FROST members turned to their elected township supervisors for help, only to be told neither the people of the township nor the people's elected supervisors had legal authority to stop this corporate project. So last November, having decided to elect one of its own as supervisor, FROST ran a write-in candidate, Frank Stearn. Stearn won.
A few days after Frank Stearn was sworn in as township supervisor, the St. Thomas Development Corporation sent a letter to the chair of the board of supervisors. This letter demanded that the board prevent Stearn from considering, discussing, debating, or voting on "any and all matters relating to or connected with" the quarry and related projects in the township. Claiming constitutional "rights" of due process and equal protection - and wrapping their bullying letter in the First Amendment - the corporate directors warned that if the board did not enforce Stearn's silence and non-participation, the corporation would bring a discrimination lawsuit against the township.

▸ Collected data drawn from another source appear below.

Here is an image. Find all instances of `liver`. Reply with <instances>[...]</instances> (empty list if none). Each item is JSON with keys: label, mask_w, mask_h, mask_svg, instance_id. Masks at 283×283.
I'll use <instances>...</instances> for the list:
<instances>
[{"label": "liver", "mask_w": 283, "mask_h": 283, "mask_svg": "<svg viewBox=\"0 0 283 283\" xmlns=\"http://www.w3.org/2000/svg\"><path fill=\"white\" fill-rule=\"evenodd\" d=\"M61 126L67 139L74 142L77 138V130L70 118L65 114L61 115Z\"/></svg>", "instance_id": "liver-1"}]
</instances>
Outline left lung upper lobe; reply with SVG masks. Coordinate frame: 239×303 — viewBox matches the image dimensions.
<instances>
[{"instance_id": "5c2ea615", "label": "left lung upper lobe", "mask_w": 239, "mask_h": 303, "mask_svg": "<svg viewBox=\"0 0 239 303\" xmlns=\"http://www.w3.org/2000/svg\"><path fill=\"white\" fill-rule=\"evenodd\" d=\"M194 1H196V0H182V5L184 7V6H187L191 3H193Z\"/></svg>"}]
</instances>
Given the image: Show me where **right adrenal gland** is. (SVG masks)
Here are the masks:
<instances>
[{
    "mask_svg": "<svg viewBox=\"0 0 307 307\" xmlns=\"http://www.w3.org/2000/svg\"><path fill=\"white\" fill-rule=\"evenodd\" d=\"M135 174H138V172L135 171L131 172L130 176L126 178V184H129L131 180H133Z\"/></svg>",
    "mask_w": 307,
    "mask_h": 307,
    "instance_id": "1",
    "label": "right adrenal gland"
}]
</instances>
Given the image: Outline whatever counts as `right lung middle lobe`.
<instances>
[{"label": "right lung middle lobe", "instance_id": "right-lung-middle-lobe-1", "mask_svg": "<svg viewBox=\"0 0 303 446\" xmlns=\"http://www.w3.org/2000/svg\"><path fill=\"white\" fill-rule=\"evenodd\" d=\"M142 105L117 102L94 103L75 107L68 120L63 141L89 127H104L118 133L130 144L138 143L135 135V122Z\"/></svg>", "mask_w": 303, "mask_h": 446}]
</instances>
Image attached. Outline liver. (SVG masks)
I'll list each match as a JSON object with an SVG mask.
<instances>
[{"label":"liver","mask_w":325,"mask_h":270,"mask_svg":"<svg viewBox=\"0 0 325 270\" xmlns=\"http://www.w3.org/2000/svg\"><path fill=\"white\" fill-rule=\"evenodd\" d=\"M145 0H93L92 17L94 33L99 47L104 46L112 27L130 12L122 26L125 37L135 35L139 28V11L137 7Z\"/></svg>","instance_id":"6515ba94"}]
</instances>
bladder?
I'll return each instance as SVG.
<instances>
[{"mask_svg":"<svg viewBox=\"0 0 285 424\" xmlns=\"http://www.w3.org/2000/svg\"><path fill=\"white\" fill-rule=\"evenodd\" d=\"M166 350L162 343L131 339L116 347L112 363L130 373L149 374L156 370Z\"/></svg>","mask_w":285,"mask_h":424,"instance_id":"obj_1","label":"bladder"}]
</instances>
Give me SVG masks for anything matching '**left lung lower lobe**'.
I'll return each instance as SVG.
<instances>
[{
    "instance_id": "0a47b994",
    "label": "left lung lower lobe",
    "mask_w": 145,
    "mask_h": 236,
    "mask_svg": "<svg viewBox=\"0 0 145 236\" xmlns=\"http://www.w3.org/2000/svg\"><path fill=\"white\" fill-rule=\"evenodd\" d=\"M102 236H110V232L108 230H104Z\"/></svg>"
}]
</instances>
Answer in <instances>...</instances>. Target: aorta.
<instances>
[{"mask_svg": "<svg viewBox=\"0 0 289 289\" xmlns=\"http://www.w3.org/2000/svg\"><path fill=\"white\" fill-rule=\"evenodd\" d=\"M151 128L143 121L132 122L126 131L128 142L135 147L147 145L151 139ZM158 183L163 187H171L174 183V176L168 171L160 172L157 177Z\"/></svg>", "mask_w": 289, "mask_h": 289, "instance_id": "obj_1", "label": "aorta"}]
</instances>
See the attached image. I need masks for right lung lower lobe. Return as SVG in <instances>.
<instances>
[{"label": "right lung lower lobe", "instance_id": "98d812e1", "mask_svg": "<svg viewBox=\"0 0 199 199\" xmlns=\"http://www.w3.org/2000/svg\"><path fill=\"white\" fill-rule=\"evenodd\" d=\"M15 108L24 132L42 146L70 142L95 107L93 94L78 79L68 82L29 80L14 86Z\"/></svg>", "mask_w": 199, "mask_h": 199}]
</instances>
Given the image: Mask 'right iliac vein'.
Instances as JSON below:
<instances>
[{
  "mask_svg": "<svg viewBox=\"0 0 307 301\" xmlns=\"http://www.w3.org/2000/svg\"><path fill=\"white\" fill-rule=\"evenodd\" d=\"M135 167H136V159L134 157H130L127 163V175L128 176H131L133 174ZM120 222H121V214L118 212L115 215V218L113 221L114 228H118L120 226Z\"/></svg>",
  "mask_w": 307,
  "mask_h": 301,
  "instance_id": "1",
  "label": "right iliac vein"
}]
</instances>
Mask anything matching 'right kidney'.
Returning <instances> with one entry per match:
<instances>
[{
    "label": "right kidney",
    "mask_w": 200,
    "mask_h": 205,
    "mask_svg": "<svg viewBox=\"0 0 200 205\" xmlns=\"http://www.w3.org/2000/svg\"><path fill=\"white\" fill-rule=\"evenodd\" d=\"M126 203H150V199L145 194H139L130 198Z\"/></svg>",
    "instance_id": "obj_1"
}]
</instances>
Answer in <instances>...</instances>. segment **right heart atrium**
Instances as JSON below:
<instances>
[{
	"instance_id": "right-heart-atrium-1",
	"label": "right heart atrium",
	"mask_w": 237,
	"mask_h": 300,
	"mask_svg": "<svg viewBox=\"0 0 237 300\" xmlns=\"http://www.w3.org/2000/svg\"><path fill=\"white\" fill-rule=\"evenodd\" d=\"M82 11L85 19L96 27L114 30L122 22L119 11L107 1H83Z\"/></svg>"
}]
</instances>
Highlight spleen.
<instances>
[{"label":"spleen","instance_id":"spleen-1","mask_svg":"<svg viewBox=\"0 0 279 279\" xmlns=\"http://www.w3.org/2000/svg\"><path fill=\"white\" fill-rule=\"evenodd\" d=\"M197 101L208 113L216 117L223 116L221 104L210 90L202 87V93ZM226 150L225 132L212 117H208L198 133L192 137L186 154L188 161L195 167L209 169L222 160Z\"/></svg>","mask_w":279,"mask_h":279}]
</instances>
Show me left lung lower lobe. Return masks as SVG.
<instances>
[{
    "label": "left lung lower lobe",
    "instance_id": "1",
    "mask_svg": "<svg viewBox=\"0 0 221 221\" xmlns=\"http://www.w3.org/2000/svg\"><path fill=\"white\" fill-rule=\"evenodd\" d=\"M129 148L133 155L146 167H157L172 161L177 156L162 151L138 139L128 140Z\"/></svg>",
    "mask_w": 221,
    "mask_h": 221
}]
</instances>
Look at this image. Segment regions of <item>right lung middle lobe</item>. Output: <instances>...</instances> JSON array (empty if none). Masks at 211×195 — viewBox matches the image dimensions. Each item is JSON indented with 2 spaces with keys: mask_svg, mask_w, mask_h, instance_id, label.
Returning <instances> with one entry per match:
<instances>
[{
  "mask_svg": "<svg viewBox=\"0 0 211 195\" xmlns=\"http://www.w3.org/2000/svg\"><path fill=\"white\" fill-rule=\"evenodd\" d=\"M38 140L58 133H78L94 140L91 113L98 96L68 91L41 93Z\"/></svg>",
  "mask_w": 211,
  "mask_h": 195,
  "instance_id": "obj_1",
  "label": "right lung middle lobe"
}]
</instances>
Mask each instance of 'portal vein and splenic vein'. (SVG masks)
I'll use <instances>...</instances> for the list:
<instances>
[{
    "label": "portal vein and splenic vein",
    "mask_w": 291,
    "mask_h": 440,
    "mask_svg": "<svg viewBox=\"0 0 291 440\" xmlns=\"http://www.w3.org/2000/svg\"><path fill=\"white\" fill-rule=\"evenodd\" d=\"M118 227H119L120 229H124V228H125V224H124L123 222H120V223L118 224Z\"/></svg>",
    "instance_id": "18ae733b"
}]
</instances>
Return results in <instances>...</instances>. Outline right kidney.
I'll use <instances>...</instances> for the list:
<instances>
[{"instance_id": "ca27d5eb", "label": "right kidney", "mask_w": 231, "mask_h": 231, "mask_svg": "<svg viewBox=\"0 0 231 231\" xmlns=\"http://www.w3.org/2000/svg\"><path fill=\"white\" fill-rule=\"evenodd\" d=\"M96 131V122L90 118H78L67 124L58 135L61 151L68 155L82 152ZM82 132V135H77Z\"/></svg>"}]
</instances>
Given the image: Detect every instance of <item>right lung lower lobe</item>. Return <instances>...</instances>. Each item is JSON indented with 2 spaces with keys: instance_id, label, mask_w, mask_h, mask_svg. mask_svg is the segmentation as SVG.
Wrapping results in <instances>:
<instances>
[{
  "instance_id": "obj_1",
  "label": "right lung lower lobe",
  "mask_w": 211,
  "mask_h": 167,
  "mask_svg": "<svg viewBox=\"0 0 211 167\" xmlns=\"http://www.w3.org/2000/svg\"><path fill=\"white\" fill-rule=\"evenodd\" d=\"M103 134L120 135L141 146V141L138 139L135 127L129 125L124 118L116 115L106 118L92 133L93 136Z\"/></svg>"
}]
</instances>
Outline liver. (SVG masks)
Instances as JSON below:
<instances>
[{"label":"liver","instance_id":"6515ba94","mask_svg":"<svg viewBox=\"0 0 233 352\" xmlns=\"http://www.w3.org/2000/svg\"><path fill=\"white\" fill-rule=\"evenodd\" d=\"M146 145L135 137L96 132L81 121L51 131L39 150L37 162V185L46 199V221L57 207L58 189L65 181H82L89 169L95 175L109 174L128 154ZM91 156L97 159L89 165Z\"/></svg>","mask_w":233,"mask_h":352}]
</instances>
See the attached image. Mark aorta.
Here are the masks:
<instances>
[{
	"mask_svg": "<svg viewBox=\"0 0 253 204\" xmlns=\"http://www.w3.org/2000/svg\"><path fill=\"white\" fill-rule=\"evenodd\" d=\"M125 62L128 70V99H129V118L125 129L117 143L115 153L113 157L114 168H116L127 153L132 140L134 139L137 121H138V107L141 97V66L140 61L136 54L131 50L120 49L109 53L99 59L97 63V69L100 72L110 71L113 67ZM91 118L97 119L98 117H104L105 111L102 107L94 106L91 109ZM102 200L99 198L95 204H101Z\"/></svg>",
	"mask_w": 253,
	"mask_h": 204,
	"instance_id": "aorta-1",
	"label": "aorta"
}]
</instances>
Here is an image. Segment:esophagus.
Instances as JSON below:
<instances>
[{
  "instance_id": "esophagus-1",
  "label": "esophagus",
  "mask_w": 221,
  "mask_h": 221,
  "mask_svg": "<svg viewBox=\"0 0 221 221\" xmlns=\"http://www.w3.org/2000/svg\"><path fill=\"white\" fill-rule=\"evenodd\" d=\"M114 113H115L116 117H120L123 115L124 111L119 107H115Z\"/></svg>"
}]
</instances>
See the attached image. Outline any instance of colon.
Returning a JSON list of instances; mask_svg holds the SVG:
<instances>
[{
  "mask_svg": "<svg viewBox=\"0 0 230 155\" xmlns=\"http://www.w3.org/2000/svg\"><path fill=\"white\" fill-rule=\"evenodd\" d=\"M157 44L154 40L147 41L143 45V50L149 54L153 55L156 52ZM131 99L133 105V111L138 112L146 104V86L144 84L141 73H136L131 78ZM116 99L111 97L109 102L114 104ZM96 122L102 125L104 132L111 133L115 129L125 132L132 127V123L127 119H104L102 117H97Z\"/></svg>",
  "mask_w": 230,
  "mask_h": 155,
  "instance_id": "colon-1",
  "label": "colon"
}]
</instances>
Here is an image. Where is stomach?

Such a lawsuit would rely upon a Reconstruction-era U. S. civil rights statute written to establish the constitutional rights of freed slaves and punish recalcitrant public officials. It was intended to aid the enforcement of the Fourteenth Amendment - one of many human rights laws now resting ominously in corporate arsenals.
Bowing to these corporate threats, the board of supervisors prevented Stearn from participating in, and voting on, decisions made at several supervisor meetings.
FROST folks saw that because this letter was sent by a corporation which the Pennsylvania legislature - through state corporate laws - had granted the constitutional powers and protections of natural persons, it amounted to more than "just a letter." Its purpose was to intimidate and shut people up...to deny people's rights. FROST members saw that like railroad conductors during those hellish decades in which segregation was the law of the land, today's corporate rule-makers are also backed by the long arm of the law.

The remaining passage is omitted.